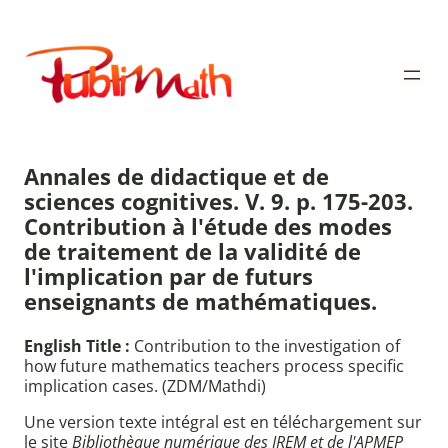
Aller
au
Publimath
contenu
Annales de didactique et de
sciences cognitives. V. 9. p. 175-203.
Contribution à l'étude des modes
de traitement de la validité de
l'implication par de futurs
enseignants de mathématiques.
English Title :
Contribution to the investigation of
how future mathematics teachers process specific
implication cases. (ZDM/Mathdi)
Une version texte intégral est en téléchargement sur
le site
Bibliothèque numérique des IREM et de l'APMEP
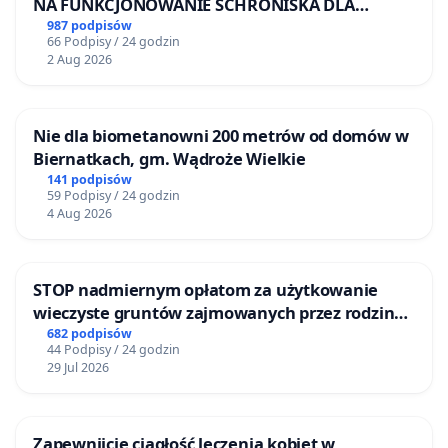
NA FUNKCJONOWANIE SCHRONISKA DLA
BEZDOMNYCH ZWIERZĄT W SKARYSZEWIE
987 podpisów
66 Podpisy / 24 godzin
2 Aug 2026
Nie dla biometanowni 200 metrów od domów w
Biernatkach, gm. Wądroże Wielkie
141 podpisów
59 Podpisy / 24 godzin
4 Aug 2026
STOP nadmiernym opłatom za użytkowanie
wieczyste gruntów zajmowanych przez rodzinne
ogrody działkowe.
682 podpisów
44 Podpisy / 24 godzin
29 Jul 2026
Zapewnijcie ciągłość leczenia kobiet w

━━━━━━━━━━━━━━━━

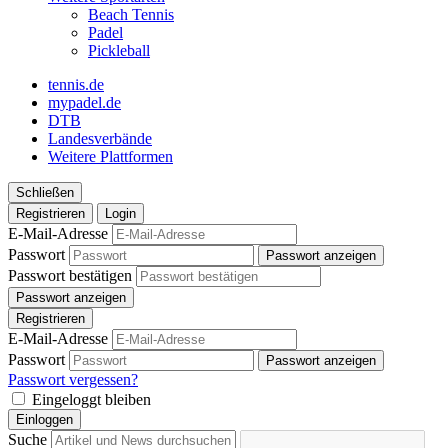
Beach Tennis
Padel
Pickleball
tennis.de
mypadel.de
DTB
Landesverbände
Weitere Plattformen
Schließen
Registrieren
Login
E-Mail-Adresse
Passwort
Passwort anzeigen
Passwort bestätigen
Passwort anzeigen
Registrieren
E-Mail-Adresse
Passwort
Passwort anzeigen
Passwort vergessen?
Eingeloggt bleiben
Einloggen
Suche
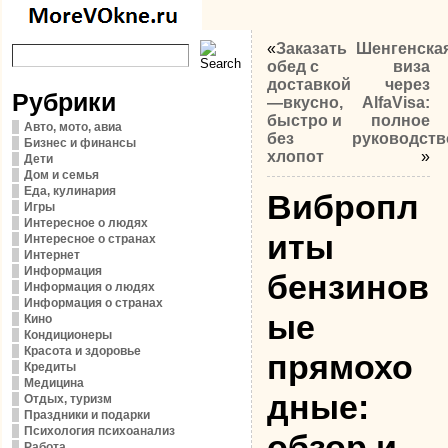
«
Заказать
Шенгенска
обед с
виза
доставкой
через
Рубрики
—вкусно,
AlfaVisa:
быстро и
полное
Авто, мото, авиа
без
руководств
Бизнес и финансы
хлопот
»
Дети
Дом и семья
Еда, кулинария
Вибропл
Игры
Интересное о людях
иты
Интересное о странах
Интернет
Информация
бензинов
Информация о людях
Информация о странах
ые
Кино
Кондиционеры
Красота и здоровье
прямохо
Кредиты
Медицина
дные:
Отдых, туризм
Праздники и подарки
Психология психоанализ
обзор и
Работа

━━━━━━━━━━━━━━━━

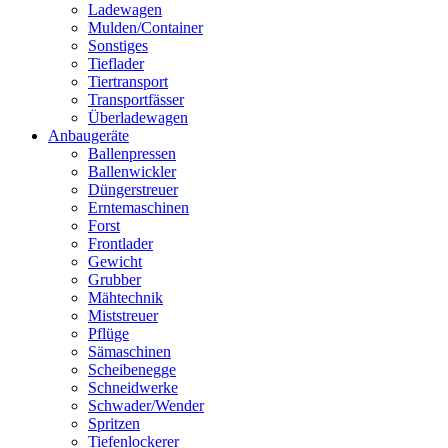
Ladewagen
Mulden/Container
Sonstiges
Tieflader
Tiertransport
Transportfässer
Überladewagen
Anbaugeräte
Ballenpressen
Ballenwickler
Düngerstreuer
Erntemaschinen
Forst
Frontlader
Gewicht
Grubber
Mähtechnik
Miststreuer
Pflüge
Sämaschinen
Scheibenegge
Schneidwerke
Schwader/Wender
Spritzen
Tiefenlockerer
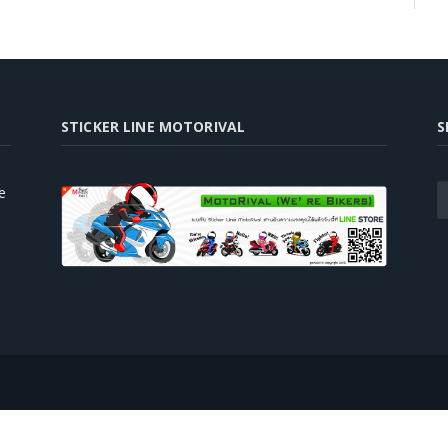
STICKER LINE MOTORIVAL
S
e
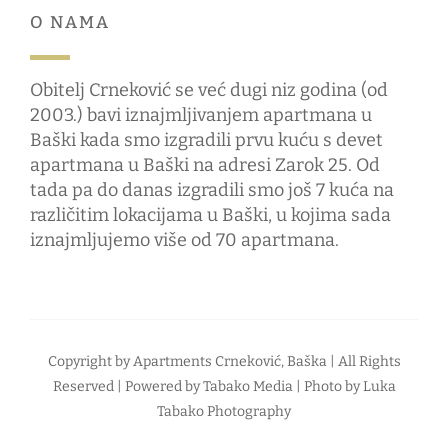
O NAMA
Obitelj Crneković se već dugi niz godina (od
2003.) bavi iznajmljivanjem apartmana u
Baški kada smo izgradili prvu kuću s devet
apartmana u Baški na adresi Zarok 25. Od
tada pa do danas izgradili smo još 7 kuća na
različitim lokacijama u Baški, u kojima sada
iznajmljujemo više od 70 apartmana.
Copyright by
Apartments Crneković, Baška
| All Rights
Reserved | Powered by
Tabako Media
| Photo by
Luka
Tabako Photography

━━━━━━━━━━━━━━━━

* [Try it] Line for line, output the entries above from the line with "Passwort bestätigen" to the line with "Отдых, туризм", both included, and nothing more. Skip pictures.

* [Result]
Passwort bestätigen
Passwort anzeigen
Registrieren
E-Mail-Adresse
Passwort
Passwort anzeigen
Passwort vergessen?
Eingeloggt bleiben
Einloggen
Suche
«
Заказать
Шенгенска
обед с
виза
доставкой
через
Рубрики
—вкусно,
AlfaVisa:
быстро и
полное
Авто, мото, авиа
без
руководств
Бизнес и финансы
хлопот
»
Дети
Дом и семья
Еда, кулинария
Вибропл
Игры
Интересное о людях
иты
Интересное о странах
Интернет
Информация
бензинов
Информация о людях
Информация о странах
ые
Кино
Кондиционеры
Красота и здоровье
прямохо
Кредиты
Медицина
дные:
Отдых, туризм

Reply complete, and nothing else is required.